We’d expected a schoolyard performance but the whole event was extremely professional, the floats meticulously maintained and the boys took it all very seriously with no scripts or prompting. I was so impressed, their parents and the town of Nagahama should be so proud of their efforts and ability.
The show is held in the Nagahama Hachiman Shrine in the morning. Following that, throughout the day the floats are pulled through the narrow streets stopping in various spots for the show to continue on. The Hachiman-gu shrine has a history that goes back over 1000 years old and the festival itself has its own history linked to Toyotomi Hideyoshi. Japans second great unifier.
Hideyoshi is said to have presented the gold dust that decorates the 12 festival floats to the people of the castle town as part of a celebration. The floats are extremely ornate with detailed carving, tapestry and gold leaf work. There is a museum in town where you can see some of the floats on display during the rest of the year but seeing them out in use during the festival was fantastic. If you can’t make it to this one it’s well worth getting to at least one festival in Japan where the floats are pulled through the streets, it takes some serious teamwork and strength.
The Kabuki itself is of course all in Japanese but you almost forget that as you watch the show. The atmosphere, costumes, opulence of the floats and acting made it well worth taking the trip even without understanding a word of what was going on.
One of the things I like best about this festival is that Nagahama is off the major tourist circuit so even during the festival we only saw a handful of other western visitors in town. This means that the locals engage with you a lot more, which is a fun part of travelling in another country even when the language barrier limits the depth of the conversation.
I guess because it was a little unusual I also got singled out by a couple of determined Japanese gentlemen with expensive camera equipment who asked my husbands permission to photograph me against the backdrop of the town. It was funny but a little awkward, I’m gawky in front of the camera at the best of times, I like to be the one with control of the shutter.

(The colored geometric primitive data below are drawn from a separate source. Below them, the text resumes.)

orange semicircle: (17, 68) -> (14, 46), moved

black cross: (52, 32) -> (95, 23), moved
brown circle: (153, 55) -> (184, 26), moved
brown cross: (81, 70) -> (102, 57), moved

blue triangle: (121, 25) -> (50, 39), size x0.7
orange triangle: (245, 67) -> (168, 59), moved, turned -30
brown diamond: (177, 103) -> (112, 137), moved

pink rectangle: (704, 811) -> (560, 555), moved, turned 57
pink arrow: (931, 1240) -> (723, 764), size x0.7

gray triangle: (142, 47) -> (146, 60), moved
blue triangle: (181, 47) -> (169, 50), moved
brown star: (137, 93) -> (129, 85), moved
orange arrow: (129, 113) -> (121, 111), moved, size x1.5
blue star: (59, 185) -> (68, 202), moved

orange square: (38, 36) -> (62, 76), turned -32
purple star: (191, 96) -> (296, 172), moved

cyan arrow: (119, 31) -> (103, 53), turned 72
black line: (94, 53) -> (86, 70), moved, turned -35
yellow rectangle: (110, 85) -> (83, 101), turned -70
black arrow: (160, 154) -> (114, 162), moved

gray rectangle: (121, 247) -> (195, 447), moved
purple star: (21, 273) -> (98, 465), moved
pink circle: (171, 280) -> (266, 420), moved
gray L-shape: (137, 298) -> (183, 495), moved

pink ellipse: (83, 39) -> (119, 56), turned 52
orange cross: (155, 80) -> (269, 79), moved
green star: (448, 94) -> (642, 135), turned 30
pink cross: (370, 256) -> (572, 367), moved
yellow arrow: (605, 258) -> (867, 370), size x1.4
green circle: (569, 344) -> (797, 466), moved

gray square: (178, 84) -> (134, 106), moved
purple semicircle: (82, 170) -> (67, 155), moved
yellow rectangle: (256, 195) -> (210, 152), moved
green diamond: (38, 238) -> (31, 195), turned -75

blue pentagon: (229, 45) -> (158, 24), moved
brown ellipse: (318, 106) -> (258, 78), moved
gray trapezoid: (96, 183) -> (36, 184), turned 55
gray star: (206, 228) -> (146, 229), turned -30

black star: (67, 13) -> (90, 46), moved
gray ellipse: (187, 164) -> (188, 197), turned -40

Nagahama is a really pretty town and famous for its glasswork, while you are in town wander through Kurokabe square and take a look at the small shops and temples. A traditional meal here is served in a hotpot style, many of the local restaurants seemed to offer it and it was flavoursome and warming, even in spring it can be a bit chilly.
Back out the other side of the train station towards lake Biwa is the castle and park. Cherry blossoms are a feature in season and while the castle is a replica it’s a great backdrop to the blossom and hanami parties that were going on.
The celebrations were quite a bit more casual here which I guess is typical of a small town anywhere, we particularly enjoyed the smaller children running around and playing with the fallen blossom while the teenagers had a sing-a-long under the trees.
Nagahama is about 75 kilometres out of Kyoto on the eastern side of Lake Biwa. If you have a JR Pass or are willing to take the Shinkansen combined with a local train it will take about 45 minutes, alternatively, take a combination of the special rapid and local train and it will take about an hour and 10 minutes.
The scenery of the lake and passing through rural towns is really beautiful. When we went in wintertime there was quite a bit of snow on the ground as we passed through making it look like a perfect picture postcard. It’s worth remembering you are travelling directly inland towards the centre of the country so it is significantly cooler, where areas like Kyoto, Osaka and Tokyo rarely get snow, in Nagahama in February the paths were kept clear but there was snow on the ground and piled at the side of the path.
If you go to the festival in spring however the weather will be mild and it should coincide with some good cherry blossoms in the parks.
Have you been to a festival in Japan? What did you enjoy most about it?